As associações estaduais pela educação acabam por capitanear esses festejos. Eles vão sendo reforçados durante o governo Getúlio Vargas, com uma forte associação da profissão do professor com a modernização da sociedade, e a construção de um civismo que tinha no culto à figura de Vargas, uma das suas peças essenciais. Mesmo com toda essa “valorização”, apenas em 1963 o “dia do professor” passa a ser uma celebração nacional, com o decreto de João Goulart que instituiu o feriado escolar. O decreto de Goulart ainda está em vigor, apesar de não ser mais tido como um dia de suspensão de aulas.

Como é uma celebração vinculada à própria história dos lugares e ao modo que a figura do professor é compreendida nas sociedades, cada país elege uma data distinta para celebrar os professores. Assim, temos desde países que acabaram associando a data a personalidades políticas que eram professores – como a Índia –, até nações que consideram o professor como uma figura associada ao próprio processo de transformação nacional – a exemplo da Turquia.

A ONU, através da Unesco, por sua vez, desde 1994 definiu o dia 5 de outubro como dia do professorado mundial, lembrando o papel desse profissional como impulsionador de transformações pessoais e sociais. A exemplo disso, nesse ano a mensagem da celebração está focada no tema “professores: liderando na crise, reimaginando o futuro”.

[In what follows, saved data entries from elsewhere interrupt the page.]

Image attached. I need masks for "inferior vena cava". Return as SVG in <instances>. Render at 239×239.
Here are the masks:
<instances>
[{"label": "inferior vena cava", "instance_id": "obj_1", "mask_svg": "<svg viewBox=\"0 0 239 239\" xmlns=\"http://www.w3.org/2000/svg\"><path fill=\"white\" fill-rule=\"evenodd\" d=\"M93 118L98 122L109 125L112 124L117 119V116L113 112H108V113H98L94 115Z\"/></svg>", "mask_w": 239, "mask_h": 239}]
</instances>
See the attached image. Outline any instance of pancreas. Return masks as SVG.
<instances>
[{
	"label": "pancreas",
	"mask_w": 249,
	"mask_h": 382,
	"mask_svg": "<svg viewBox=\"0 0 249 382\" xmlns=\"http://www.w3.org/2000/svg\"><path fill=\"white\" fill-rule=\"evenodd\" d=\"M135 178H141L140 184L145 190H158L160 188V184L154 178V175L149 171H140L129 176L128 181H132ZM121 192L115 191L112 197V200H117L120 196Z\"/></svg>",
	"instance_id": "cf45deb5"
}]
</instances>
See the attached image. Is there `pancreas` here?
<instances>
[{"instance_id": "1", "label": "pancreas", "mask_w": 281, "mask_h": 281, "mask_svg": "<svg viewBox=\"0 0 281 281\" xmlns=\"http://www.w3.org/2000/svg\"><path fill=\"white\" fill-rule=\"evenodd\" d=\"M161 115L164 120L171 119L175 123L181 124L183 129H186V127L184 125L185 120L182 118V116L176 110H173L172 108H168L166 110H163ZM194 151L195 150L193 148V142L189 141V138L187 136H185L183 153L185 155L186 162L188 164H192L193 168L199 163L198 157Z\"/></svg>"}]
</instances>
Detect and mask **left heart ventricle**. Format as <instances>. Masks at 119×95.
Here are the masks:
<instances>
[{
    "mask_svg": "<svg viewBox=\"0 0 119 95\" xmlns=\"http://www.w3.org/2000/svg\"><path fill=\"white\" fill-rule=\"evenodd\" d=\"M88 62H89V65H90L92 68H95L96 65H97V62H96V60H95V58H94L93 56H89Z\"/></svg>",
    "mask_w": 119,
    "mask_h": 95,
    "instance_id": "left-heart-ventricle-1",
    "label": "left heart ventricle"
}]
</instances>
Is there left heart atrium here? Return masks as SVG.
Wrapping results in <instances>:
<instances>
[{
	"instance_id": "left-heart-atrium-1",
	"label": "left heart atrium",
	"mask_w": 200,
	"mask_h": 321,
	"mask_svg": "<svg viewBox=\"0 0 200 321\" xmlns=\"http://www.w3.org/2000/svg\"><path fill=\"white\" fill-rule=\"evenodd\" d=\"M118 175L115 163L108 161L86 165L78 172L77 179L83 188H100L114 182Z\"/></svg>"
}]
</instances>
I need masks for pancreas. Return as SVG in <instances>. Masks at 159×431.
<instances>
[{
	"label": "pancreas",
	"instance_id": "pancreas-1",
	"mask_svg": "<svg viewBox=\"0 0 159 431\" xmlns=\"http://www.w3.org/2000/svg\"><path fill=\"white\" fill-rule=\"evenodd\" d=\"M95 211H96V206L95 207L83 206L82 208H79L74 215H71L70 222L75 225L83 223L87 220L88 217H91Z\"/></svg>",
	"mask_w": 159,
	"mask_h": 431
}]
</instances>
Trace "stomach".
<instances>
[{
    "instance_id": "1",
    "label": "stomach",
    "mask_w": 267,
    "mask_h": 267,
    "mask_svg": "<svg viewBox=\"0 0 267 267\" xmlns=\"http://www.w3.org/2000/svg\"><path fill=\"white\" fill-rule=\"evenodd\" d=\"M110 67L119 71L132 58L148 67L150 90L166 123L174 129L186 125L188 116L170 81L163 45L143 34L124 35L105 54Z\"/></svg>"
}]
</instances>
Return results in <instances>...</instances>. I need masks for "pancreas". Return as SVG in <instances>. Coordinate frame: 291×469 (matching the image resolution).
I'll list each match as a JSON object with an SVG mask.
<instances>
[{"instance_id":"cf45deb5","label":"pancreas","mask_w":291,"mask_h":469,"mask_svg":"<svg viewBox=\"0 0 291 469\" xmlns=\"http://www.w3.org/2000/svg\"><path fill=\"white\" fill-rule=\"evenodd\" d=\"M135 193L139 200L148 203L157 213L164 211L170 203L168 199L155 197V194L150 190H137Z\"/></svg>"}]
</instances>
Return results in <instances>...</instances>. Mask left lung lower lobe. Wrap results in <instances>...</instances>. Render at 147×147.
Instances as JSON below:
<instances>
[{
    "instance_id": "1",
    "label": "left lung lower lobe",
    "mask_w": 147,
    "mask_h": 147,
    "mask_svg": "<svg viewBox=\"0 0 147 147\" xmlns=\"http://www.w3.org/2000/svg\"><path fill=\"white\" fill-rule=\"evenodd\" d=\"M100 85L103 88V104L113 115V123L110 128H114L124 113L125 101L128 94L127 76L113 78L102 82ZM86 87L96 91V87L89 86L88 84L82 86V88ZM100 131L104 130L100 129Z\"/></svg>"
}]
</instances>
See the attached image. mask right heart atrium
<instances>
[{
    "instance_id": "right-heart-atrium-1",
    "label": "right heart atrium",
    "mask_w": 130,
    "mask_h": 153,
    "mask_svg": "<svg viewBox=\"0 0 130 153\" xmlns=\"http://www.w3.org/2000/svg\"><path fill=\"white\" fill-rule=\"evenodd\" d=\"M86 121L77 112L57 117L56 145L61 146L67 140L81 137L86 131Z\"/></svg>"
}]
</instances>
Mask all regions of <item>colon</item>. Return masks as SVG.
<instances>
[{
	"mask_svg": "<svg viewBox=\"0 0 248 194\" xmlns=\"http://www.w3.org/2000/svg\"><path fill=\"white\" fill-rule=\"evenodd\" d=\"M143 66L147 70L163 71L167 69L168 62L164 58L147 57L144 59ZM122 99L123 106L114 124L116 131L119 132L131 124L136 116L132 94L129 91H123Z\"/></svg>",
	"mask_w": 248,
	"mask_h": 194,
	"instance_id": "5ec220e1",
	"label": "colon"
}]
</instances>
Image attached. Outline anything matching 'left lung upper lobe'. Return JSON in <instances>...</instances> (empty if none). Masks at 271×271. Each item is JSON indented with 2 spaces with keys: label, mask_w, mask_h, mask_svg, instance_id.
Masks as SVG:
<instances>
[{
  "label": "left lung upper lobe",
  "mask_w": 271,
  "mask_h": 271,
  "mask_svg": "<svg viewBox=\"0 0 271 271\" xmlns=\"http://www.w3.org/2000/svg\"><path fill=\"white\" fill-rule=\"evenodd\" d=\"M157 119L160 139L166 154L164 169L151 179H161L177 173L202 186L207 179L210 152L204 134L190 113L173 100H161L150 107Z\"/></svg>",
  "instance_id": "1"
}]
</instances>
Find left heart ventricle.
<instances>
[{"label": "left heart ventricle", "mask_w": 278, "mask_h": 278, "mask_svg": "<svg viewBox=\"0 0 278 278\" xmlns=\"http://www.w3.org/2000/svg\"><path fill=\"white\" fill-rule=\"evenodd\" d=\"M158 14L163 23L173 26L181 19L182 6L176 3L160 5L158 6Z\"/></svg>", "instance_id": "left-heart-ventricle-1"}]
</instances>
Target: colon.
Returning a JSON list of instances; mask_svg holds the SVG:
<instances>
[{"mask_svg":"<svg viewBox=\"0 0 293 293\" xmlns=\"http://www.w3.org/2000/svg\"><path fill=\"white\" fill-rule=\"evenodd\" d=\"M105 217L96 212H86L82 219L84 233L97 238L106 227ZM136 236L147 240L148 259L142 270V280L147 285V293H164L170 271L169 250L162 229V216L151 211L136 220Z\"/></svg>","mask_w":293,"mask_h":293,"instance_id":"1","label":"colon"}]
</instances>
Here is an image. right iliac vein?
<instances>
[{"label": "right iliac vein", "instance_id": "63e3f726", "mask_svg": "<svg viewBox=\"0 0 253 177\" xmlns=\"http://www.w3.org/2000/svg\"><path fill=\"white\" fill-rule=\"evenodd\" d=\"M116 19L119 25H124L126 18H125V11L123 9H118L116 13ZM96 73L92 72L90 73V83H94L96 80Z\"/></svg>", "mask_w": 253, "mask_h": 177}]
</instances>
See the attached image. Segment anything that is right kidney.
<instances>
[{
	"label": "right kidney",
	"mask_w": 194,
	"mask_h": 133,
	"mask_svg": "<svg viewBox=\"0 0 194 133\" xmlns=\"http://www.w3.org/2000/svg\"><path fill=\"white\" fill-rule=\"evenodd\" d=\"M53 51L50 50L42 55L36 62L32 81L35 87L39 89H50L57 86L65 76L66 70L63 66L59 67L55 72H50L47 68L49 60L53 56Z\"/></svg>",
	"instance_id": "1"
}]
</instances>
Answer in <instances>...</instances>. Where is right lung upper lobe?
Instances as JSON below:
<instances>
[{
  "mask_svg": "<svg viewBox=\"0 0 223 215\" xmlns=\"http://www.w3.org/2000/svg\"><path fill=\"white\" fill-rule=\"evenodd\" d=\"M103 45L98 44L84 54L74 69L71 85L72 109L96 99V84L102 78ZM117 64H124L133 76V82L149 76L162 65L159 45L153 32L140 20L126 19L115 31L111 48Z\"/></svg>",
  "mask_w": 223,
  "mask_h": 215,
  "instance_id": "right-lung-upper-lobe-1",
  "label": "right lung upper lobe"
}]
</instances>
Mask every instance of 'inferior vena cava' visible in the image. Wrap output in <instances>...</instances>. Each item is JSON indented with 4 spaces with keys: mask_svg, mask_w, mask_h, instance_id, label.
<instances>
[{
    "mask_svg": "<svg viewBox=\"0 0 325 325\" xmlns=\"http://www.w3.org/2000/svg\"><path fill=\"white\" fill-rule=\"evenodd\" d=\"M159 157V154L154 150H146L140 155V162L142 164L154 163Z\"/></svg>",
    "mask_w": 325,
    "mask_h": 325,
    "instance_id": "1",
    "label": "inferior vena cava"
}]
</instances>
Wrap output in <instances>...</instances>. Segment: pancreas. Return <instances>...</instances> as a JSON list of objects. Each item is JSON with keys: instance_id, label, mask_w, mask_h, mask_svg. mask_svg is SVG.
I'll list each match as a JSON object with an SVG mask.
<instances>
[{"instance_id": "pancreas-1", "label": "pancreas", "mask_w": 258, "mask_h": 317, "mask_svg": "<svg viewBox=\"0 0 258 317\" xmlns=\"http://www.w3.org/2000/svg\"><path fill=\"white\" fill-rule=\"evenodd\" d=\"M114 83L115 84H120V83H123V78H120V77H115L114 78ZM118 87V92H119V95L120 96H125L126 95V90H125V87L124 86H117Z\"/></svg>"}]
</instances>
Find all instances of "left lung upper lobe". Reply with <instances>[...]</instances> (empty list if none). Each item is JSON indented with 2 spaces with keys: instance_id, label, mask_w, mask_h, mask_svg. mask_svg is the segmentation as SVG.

A celebração do 15 de outubro, então, não é concernente apenas aos indivíduos que ensinam as primeiras letras ou os refinamentos das ciências biológicas, humanas e exatas para as novas gerações. Mas também ao percurso que a difusão do conhecimento já possibilitou aos indivíduos, às organizações e à sociedade como um todo, refletindo assim como a comunidade vai enfrentar os novos desafios com o auxílio desses profissionais que, mais do que repassar o conhecimento, possibilitam que ele seja articulado com o cotidiano.